Furthermore, effects of the foods DFA III and sudachi juice significantly increased the absorbability of calcium from calcium chloride 2.46-fold and 2.86-fold, respectively, but moromi-su was less effective (a 1.23-fold increase) compared with other foods. In addition, the foods prolonged MRT_ab of calcium from calcium chloride in the intestinal tract by 48.5 minutes, 43.1 minutes, and 44.9 minutes, respectively. Thus, DFA III and sudachi juice might be recommended as a supplementary food for promoting the effect of calcium absorption.

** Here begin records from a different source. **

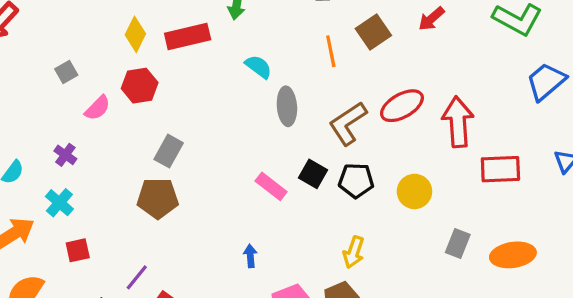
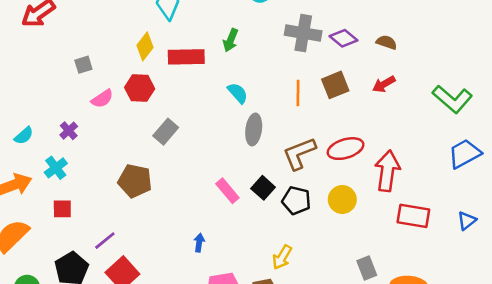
gray rectangle: (169, 151) -> (166, 132), moved
yellow circle: (414, 191) -> (342, 199), moved
gray rectangle: (458, 244) -> (367, 268), turned -55

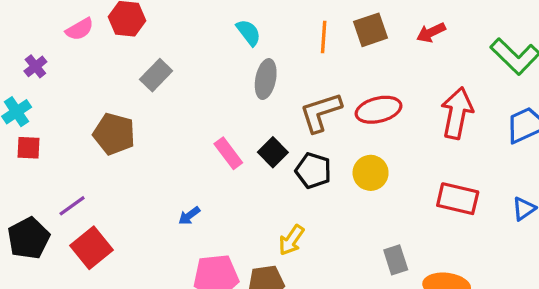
red arrow: (387, 171) -> (457, 113), moved
red square: (62, 209) -> (28, 148), moved
blue arrow: (199, 243) -> (189, 216), turned -138

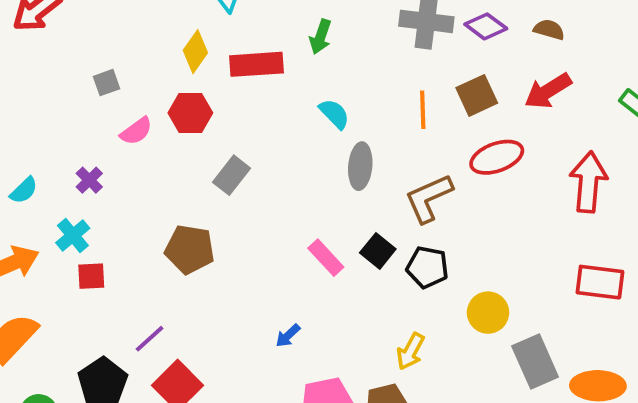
red arrow: (431, 33) -> (548, 91), size x1.4
red ellipse: (379, 110) -> (497, 157), moved
yellow circle: (371, 173) -> (488, 313), moved
gray rectangle: (396, 260) -> (535, 361), size x1.5

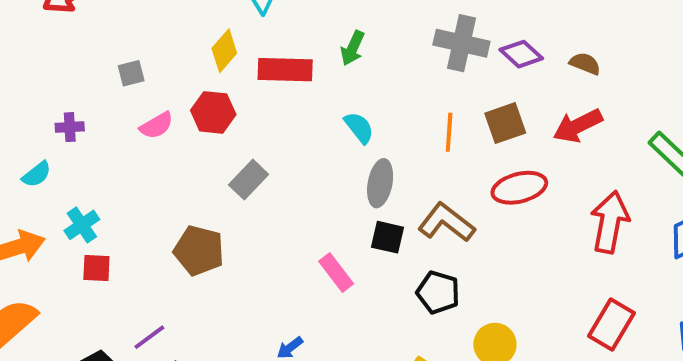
purple cross: (89, 180) -> (70, 127), moved, turned 36
brown L-shape: (429, 198) -> (446, 222), turned 56
black square: (378, 251) -> (387, 237), moved, turned -32
red rectangle: (600, 282) -> (611, 325), turned -72

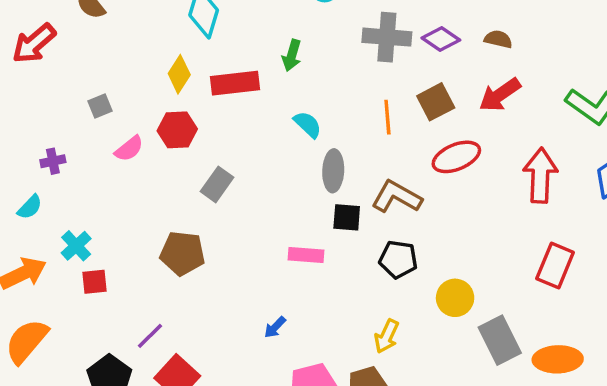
pink rectangle: (336, 273) -> (306, 255), turned -40

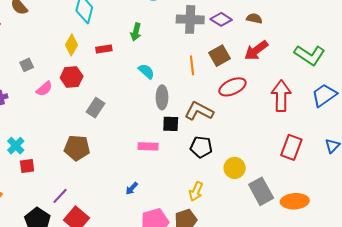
red rectangle: (235, 83) -> (104, 49), size x0.6

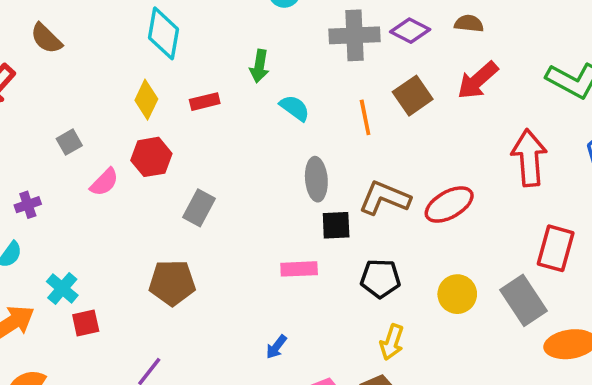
cyan semicircle: (146, 71) -> (295, 108), moved
red ellipse: (232, 87) -> (449, 205), moved
black pentagon: (201, 147) -> (380, 278), moved
gray rectangle: (261, 191) -> (524, 300), moved

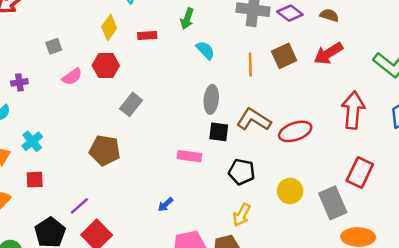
red square: (86, 323) -> (35, 180), moved

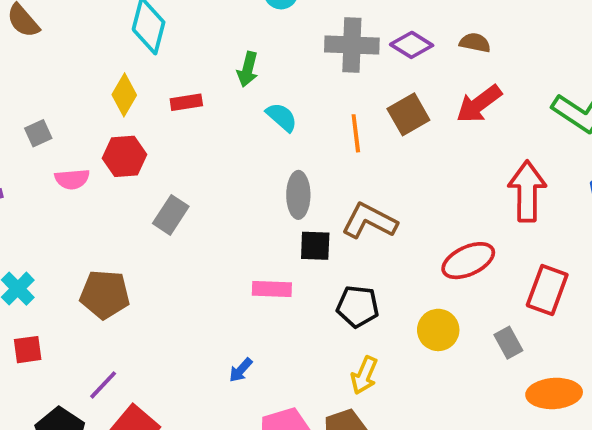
pink semicircle: (72, 77) -> (72, 179), turned 36
red ellipse: (295, 131) -> (468, 261), moved
brown pentagon: (105, 150) -> (105, 294), moved
gray rectangle: (333, 203) -> (508, 343), size x0.6

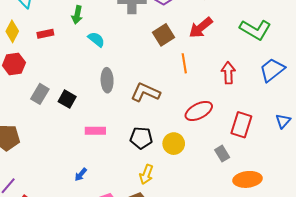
orange line: (356, 133) -> (184, 63), moved
red arrow: (527, 191) -> (228, 73), size x0.7
black square: (315, 246) -> (67, 99), moved, turned 30
yellow circle: (438, 330) -> (174, 144), moved

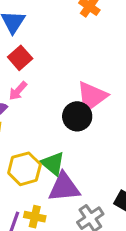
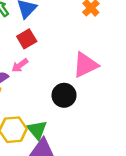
pink triangle: (92, 96) -> (85, 65), moved

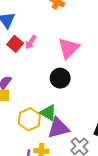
pink arrow: (20, 65) -> (31, 42), moved

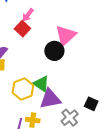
red square: (15, 44) -> (22, 29), moved
pink triangle: (69, 48) -> (66, 35), moved

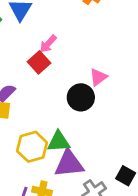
pink triangle: (66, 35) -> (98, 77), size x0.6
green triangle: (41, 84) -> (59, 142), turned -42

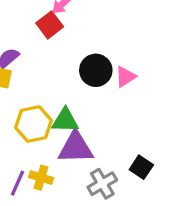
pink triangle: (98, 77) -> (125, 77), moved

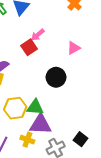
pink triangle: (125, 77) -> (74, 48), moved
yellow cross: (41, 178) -> (27, 140), moved

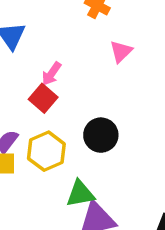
pink triangle: (74, 48) -> (121, 51), moved
yellow hexagon: (15, 108) -> (46, 151), moved

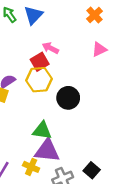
pink arrow: (51, 74) -> (50, 48), turned 63
yellow hexagon: (46, 151) -> (39, 80), moved

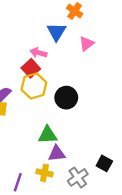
blue triangle: (33, 15) -> (57, 32), moved
purple triangle: (47, 151) -> (57, 154), size x0.7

In conclusion, the pharmacokinetic calculations showed that calcium metabolism in animals is linear between doses at 15 mg/kg and 30 mg/kg, and is not physiologically affected by anions. However, the intestinal absorption process was significantly different among the four calcium salts after oral calcium administration, and the greater MRT_ab of calcium in the intestinal tract might cause higher absorbability. Food also might increase MRT_ab of calcium in the intestinal tract.

Acknowledgments

This work was supported in part by the Open Research Center Project and “MEXT.HAITEKU, 2003–2007” grants from the Ministry of Education, Culture, Sports, Science, and Technology of Japan. We are grateful for the provision of sudachi fruits by the Fruit Tree Research Institute, Katsuura, Tokushima, Japan, Prefecture 771-4301.

Disclosure

The authors report no conflicts of interest in this work.